PROVIDED ENTRIES START
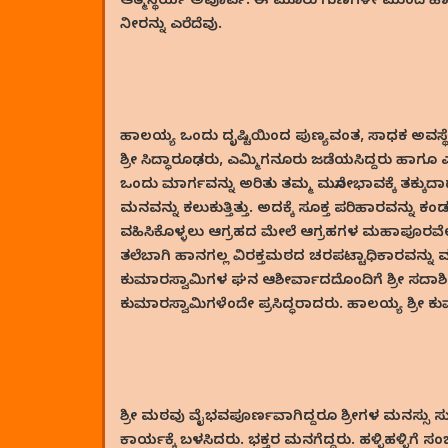
ಆತ್ಮಸ್ಥೆರ್ಯ ಅಪೂರ್ವ. ಈ ಮೂರು ಗುಣಗಳೇ ಮುಂದೆ ಹಾಲ
ನೀರನ್ನು ಎರೆದೆವು.
ಹಾಲಯ್ಯ ಒಂದು ದೃಷ್ಟಿಯಿಂದ ಪುಣ್ಯವಂತ, ಸಾಧಕ ಅವಸ್ಥ
ಶ್ರೀ ಸಿದ್ಧಾರೂಢರು, ಎಮ್ಮಿಗನೂರು ಜಡೆಯಸಿದ್ದರು ಹಾ
ಒಂದು ಮಾರ್ಗವನ್ನು ಅರಿತು ತಮ್ಮ ಮನೋಭಾವಕ್ಕೆ ತಕ್ಕುದ
ಮನವನ್ನು ಕಲುಕುತ್ತಿತ್ತು. ಅದಕ್ಕೆ ಸೂಕ್ತ ಪರಿಹಾರವನ್ನು ಕ
ವಹಿಸಿಕೊಳ್ಳಲು ಆಗ್ರಹದ ಮೇಲೆ ಆಗ್ರಹಗಳ ಮಹಾಪೂರವೇ ಬಂದಿತ
ತಲೆಬಾಗಿ ಹಾನಗಲ್ಲ ವಿರಕ್ತಮಠದ ಚರಪಟ್ಟಾಧಿಕಾರವನ್ನು ವಹ
ಕುಮಾರಸ್ವಾಮಿಗಳ ಘನ ಆಶೀರ್ವಾದದೊಂದಿಗೆ ಶ್ರೀ ಸದಾಶ
ಕುಮಾರಸ್ವಾಮಿಗಳೆಂದೇ ಪ್ರಸಿದ್ಧರಾದರು. ಹಾಲಯ್ಯ ಶ್ರೀ ಕ
ಶ್ರೀ ಮಠವು ವೈಭವಪೂರ್ಣವಾಗಿದ್ದರೂ ಶ್ರೀಗಳ ಮನಸ್ಸು ಸುಖಕ್ಕ
ಕಾರ್ಯಕ್ಕೆ ಬಳಸಿದರು. ಭಕ್ತರ ಮನಗೆದ್ದರು. ಹಳ್ಳಿಹಳ್ಳಿಗೆ ಸಂ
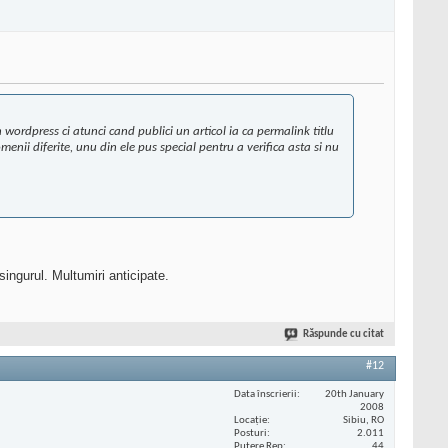
wordpress ci atunci cand publici un articol ia ca permalink titlu
nii diferite, unu din ele pus special pentru a verifica asta si nu
singurul. Multumiri anticipate.
Răspunde cu citat
#12
Data înscrierii
20th January
2008
Locaţie
Sibiu, RO
Posturi
2.011
Putere Rep
44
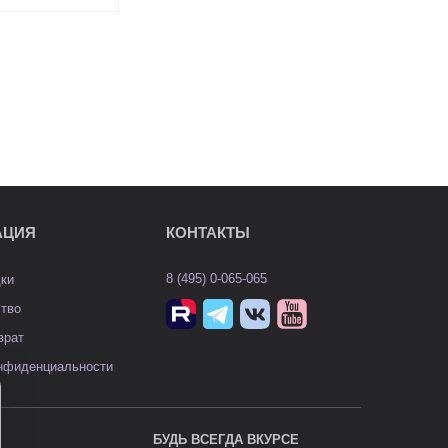
АЦИЯ
КОНТАКТЫ
8 (495) 0-065-065
дки
ство
врат
онфиденциальности
БУДЬ ВСЕГДА ВКУРСЕ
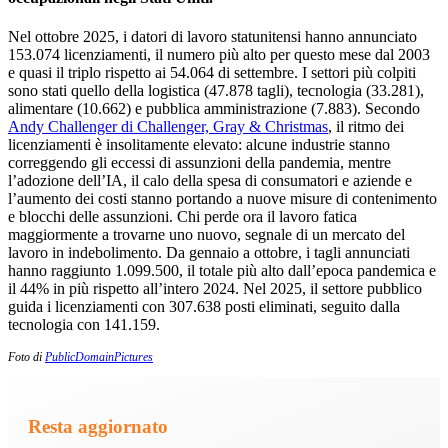
Nel ottobre 2025, i datori di lavoro statunitensi hanno annunciato
153.074 licenziamenti, il numero più alto per questo mese dal 2003
e quasi il triplo rispetto ai 54.064 di settembre. I settori più colpiti
sono stati quello della logistica (47.878 tagli), tecnologia (33.281),
alimentare (10.662) e pubblica amministrazione (7.883). Secondo
Andy Challenger di Challenger, Gray & Christmas
, il ritmo dei
licenziamenti è insolitamente elevato: alcune industrie stanno
correggendo gli eccessi di assunzioni della pandemia, mentre
l’adozione dell’IA, il calo della spesa di consumatori e aziende e
l’aumento dei costi stanno portando a nuove misure di contenimento
e blocchi delle assunzioni. Chi perde ora il lavoro fatica
maggiormente a trovarne uno nuovo, segnale di un mercato del
lavoro in indebolimento. Da gennaio a ottobre, i tagli annunciati
hanno raggiunto 1.099.500, il totale più alto dall’epoca pandemica e
il 44% in più rispetto all’intero 2024. Nel 2025, il settore pubblico
guida i licenziamenti con 307.638 posti eliminati, seguito dalla
tecnologia con 141.159.
Foto di
PublicDomainPictures
Resta aggiornato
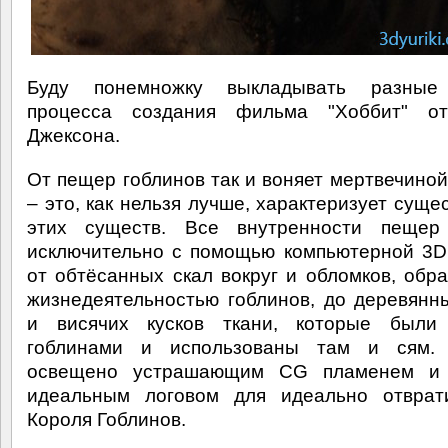
Буду понемножку выкладывать разные
процесса создания фильма "Хоббит" о
Джексона.
От пещер гоблинов так и воняет мертвечиной
– это, как нельзя лучше, характеризует суще
этих существ. Все внутренности пещер
исключительно с помощью компьютерной 3D
от обтёсанных скал вокруг и обломков, обр
жизнедеятельностью гоблинов, до деревянн
и висячих кусков ткани, которые были
гоблинами и использованы там и сям.
освещено устрашающим CG пламенем и 
идеальным логовом для идеально отврати
Короля Гоблинов.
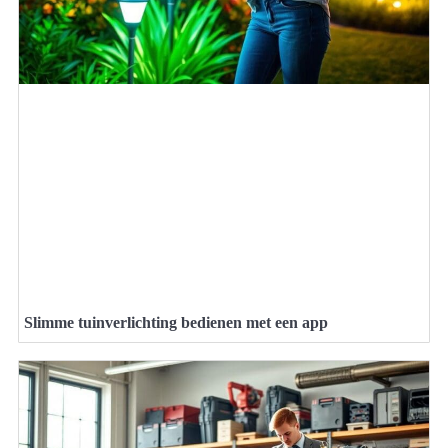
Slimme tuinverlichting bedienen met een app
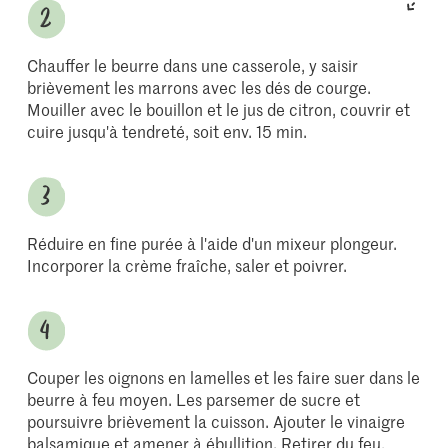
Chauffer le beurre dans une casserole, y saisir
brièvement les marrons avec les dés de courge.
Mouiller avec le bouillon et le jus de citron, couvrir et
cuire jusqu'à tendreté, soit env. 15 min.
Réduire en fine purée à l'aide d'un mixeur plongeur.
Incorporer la crème fraîche, saler et poivrer.
Couper les oignons en lamelles et les faire suer dans le
beurre à feu moyen. Les parsemer de sucre et
poursuivre brièvement la cuisson. Ajouter le vinaigre
balsamique et amener à ébullition. Retirer du feu,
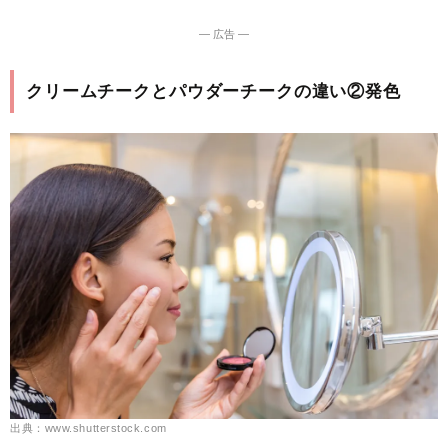
― 広告 ―
クリームチークとパウダーチークの違い②発色
出典：www.shutterstock.com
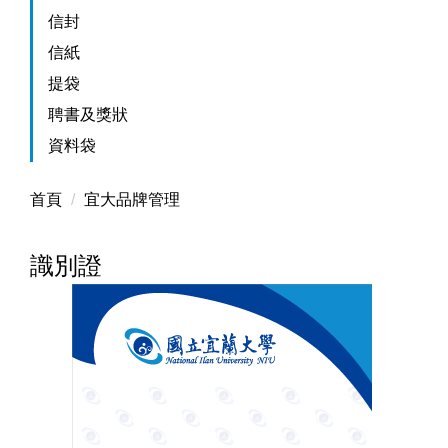
信封
信紙
提袋
聘書及獎狀
資料袋
首頁
宜大品牌管理
識別證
PROVIDED ENTRIES END
▶ _WHAT YOU SHOULD DO_
Once you have found every line in the listing that holds the string "hanno", copy each of them.

▶ _TASK RESULT_
Nel ottobre 2025, i datori di lavoro statunitensi hanno annunciato
hanno raggiunto 1.099.500, il totale più alto dall’epoca pandemica e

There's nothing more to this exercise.